The Yorkshire Arboretum is a riot of colour and fragrance too, as spring bulbs and 6, 000 trees burst into flower. Over the road, Castle Howard's 1, 000 acres of Grade 1 listed parkland and gardens have stunning displays of daffodils, later followed by bluebells in Pretty Wood. Woodland walks, lakeside strolls and free tours revealing the secrets of Castle Howard’s gardens are all part of the package.
3. Whitby Abbey, the home of Easter
With no fewer than six medieval monastic ruins set in peaceful locations, the North York Moors is the perfect place for spiritual refreshment. Head for the coast to the iconic ruins of Whitby Abbey, set on a dramatic headland with stunning coastal views, which, long before any Dracula associations, played a pivotal part in the setting of today’s date for Easter.
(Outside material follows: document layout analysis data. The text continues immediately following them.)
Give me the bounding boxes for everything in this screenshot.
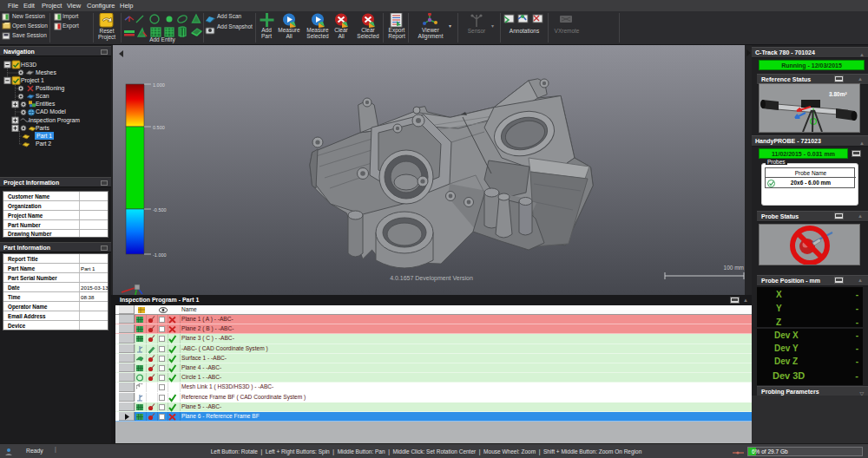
svg-text:4.0.1657 Development Version: 4.0.1657 Development Version [390,275,473,282]
svg-text:1.000: 1.000 [153,82,165,88]
svg-text:0.500: 0.500 [153,125,165,130]
svg-text:100 mm: 100 mm [724,265,744,271]
svg-text:-1.000: -1.000 [153,252,167,258]
svg-text:3.80m²: 3.80m² [829,91,847,97]
svg-text:-0.500: -0.500 [153,207,167,213]
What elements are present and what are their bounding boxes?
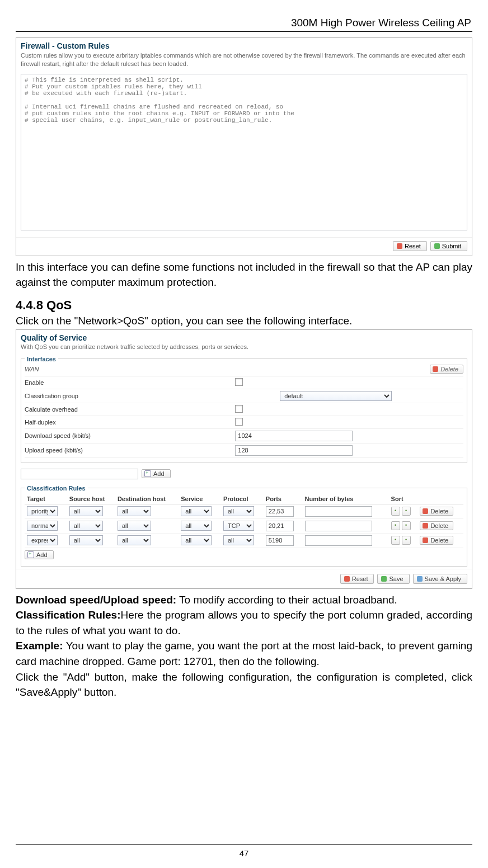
classification-label: Classification Rules: bbox=[16, 609, 120, 621]
plus-icon bbox=[144, 470, 151, 477]
delete-icon bbox=[423, 537, 428, 543]
half-duplex-row: Half-duplex bbox=[25, 416, 463, 429]
col-sort: Sort bbox=[389, 494, 418, 504]
ports-input[interactable] bbox=[266, 506, 294, 517]
download-speed-label: Download speed (kbit/s) bbox=[25, 432, 235, 439]
calc-overhead-checkbox[interactable] bbox=[235, 405, 243, 413]
target-select[interactable]: priority bbox=[27, 506, 58, 516]
upload-row: Upload speed (kbit/s) bbox=[25, 444, 463, 458]
col-bytes: Number of bytes bbox=[303, 494, 389, 504]
example-label: Example: bbox=[16, 640, 63, 652]
cancel-icon bbox=[397, 243, 402, 249]
qos-save-apply-button[interactable]: Save & Apply bbox=[413, 574, 467, 584]
ports-input[interactable] bbox=[266, 521, 294, 531]
qos-reset-button[interactable]: Reset bbox=[340, 574, 374, 584]
col-target: Target bbox=[25, 494, 67, 504]
source-host-select[interactable]: all bbox=[69, 521, 103, 531]
interfaces-legend: Interfaces bbox=[25, 356, 58, 362]
section-heading: 4.4.8 QoS bbox=[16, 298, 472, 313]
firewall-panel: Firewall - Custom Rules Custom rules all… bbox=[16, 37, 472, 256]
row-delete-button[interactable]: Delete bbox=[420, 536, 453, 545]
protocol-select[interactable]: TCP bbox=[223, 521, 254, 531]
row-delete-button[interactable]: Delete bbox=[420, 521, 453, 530]
table-row: expresallallallall• •Delete bbox=[25, 533, 463, 548]
delete-icon bbox=[433, 366, 438, 372]
half-duplex-checkbox[interactable] bbox=[235, 418, 243, 426]
page-number: 47 bbox=[0, 848, 488, 858]
classification-legend: Classification Rules bbox=[25, 485, 88, 492]
download-text: To modify according to their actual broa… bbox=[176, 594, 397, 606]
col-service: Service bbox=[179, 494, 221, 504]
calc-overhead-label: Calculate overhead bbox=[25, 406, 235, 413]
wan-delete-button[interactable]: Delete bbox=[430, 365, 463, 374]
add-interface-row: Add bbox=[16, 465, 472, 483]
sort-up-button[interactable]: • bbox=[391, 536, 400, 545]
qos-save-button[interactable]: Save bbox=[377, 574, 409, 584]
upload-speed-label: Upload speed (kbit/s) bbox=[25, 447, 235, 454]
protocol-select[interactable]: all bbox=[223, 506, 254, 516]
enable-checkbox[interactable] bbox=[235, 378, 243, 386]
add-rule-button[interactable]: Add bbox=[25, 550, 54, 559]
firewall-title: Firewall - Custom Rules bbox=[16, 38, 472, 51]
firewall-description: Custom rules allow you to execute arbrit… bbox=[16, 51, 472, 72]
footer-rule bbox=[16, 844, 472, 845]
download-row: Download speed (kbit/s) bbox=[25, 429, 463, 444]
custom-rules-textarea[interactable] bbox=[21, 74, 467, 230]
check-icon bbox=[434, 243, 440, 249]
source-host-select[interactable]: all bbox=[69, 506, 103, 516]
delete-icon bbox=[423, 523, 428, 529]
add-interface-input[interactable] bbox=[21, 469, 138, 479]
class-group-select[interactable]: default bbox=[280, 391, 392, 401]
table-header-row: Target Source host Destination host Serv… bbox=[25, 494, 463, 504]
target-select[interactable]: expres bbox=[27, 535, 58, 545]
sort-down-button[interactable]: • bbox=[402, 521, 411, 530]
submit-button[interactable]: Submit bbox=[430, 241, 467, 251]
sort-down-button[interactable]: • bbox=[402, 507, 411, 516]
protocol-select[interactable]: all bbox=[223, 535, 254, 545]
bytes-input[interactable] bbox=[305, 506, 372, 517]
wan-label: WAN bbox=[25, 366, 39, 372]
classification-table: Target Source host Destination host Serv… bbox=[25, 494, 463, 548]
row-delete-label: Delete bbox=[430, 508, 448, 515]
source-host-select[interactable]: all bbox=[69, 535, 103, 545]
target-select[interactable]: normal bbox=[27, 521, 58, 531]
dest-host-select[interactable]: all bbox=[118, 506, 151, 516]
download-speed-input[interactable] bbox=[235, 431, 353, 441]
service-select[interactable]: all bbox=[181, 521, 212, 531]
upload-speed-input[interactable] bbox=[235, 445, 353, 456]
reset-button[interactable]: Reset bbox=[393, 241, 427, 251]
add-interface-button[interactable]: Add bbox=[142, 469, 171, 478]
dest-host-select[interactable]: all bbox=[118, 521, 151, 531]
body-text-block: Download speed/Upload speed: To modify a… bbox=[16, 592, 472, 700]
download-label: Download speed/Upload speed: bbox=[16, 594, 176, 606]
col-protocol: Protocol bbox=[221, 494, 264, 504]
sort-down-button[interactable]: • bbox=[402, 536, 411, 545]
delete-icon bbox=[423, 508, 428, 514]
col-source-host: Source host bbox=[67, 494, 115, 504]
bytes-input[interactable] bbox=[305, 521, 372, 531]
row-delete-label: Delete bbox=[430, 537, 448, 544]
submit-button-label: Submit bbox=[442, 243, 461, 249]
service-select[interactable]: all bbox=[181, 535, 212, 545]
row-delete-button[interactable]: Delete bbox=[420, 507, 453, 516]
class-group-row: Classification group default bbox=[25, 389, 463, 403]
service-select[interactable]: all bbox=[181, 506, 212, 516]
ports-input[interactable] bbox=[266, 535, 294, 546]
qos-save-label: Save bbox=[389, 575, 403, 582]
section-intro: Click on the "Network>QoS" option, you c… bbox=[16, 315, 472, 327]
table-row: normalallallallTCP• •Delete bbox=[25, 518, 463, 533]
sort-up-button[interactable]: • bbox=[391, 521, 400, 530]
qos-save-apply-label: Save & Apply bbox=[425, 575, 461, 582]
calc-overhead-row: Calculate overhead bbox=[25, 403, 463, 416]
dest-host-select[interactable]: all bbox=[118, 535, 151, 545]
cancel-icon bbox=[344, 576, 350, 582]
sort-up-button[interactable]: • bbox=[391, 507, 400, 516]
col-ports: Ports bbox=[264, 494, 303, 504]
interfaces-fieldset: Interfaces WAN Delete Enable Classificat… bbox=[21, 356, 467, 463]
document-page: 300M High Power Wireless Ceiling AP Fire… bbox=[0, 0, 488, 868]
bytes-input[interactable] bbox=[305, 535, 372, 546]
add-text: Click the "Add" button, make the followi… bbox=[16, 669, 472, 700]
example-text: You want to play the game, you want the … bbox=[16, 640, 472, 667]
row-delete-label: Delete bbox=[430, 522, 448, 529]
wan-header-row: WAN Delete bbox=[25, 365, 463, 376]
In 664, following disagreements on when it should be celebrated, a Synod was called by the Northumbrian princess Hild, the founding abbess of Whitby Abbey. The Synod finally agreed to follow the Roman calculations for Easter, bringing together the traditions in England for the first time. The calculations agreed are still in use today.
There’s an interactive visitor centre with digital reconstructions and audio tours to accompany you on your wanders. Hostel lovers will adore Whitby’s YHA too, with the best address in town - in Whitby Abbey’s grounds, with coastal views to the side and abbey ruins to the back. An easy walk down the 199 steps takes you into town for cobbled streets, museums, fish & chips and sandy beach.
4. Malton Food Lovers Festival
The market town of Malton, 'Yorkshire's Food Capital', is making a new name for itself as a foodie destination. Traditional butchers and fishmongers have been joined by a growing number of artisan producers including microbreweries (tours available) and a cookery school where you can dine in style at the 'Chef's Table'.
Not to be missed and now firmly on the foodies calendar, is May’s Food Lovers Festival showcasing Yorkshire's fabulous bounty and speciality food from further afield. Expect celebrity and passionate local chefs, cookery demos, tutored tastings, 150 food stalls and street food, festival bar, live music and more.
5. Bird watching
The arrival of three of our iconic wading birds, curlew, golden plover and lapwings, to their breeding grounds on the high moors always seems too soon for the weather. The first curlew’s cry comes over an icy wind, flouting the elements to declare winter over, as though it’s the bird that brings the new season in and not the other way round. After the curlew comes the lapwing with its distinctive ‘p’weet, p’weet’ call and spectacular acrobatic displays: falling and folding, folding and falling, then rising from within a whisker of the ground to loop the loop in triumph.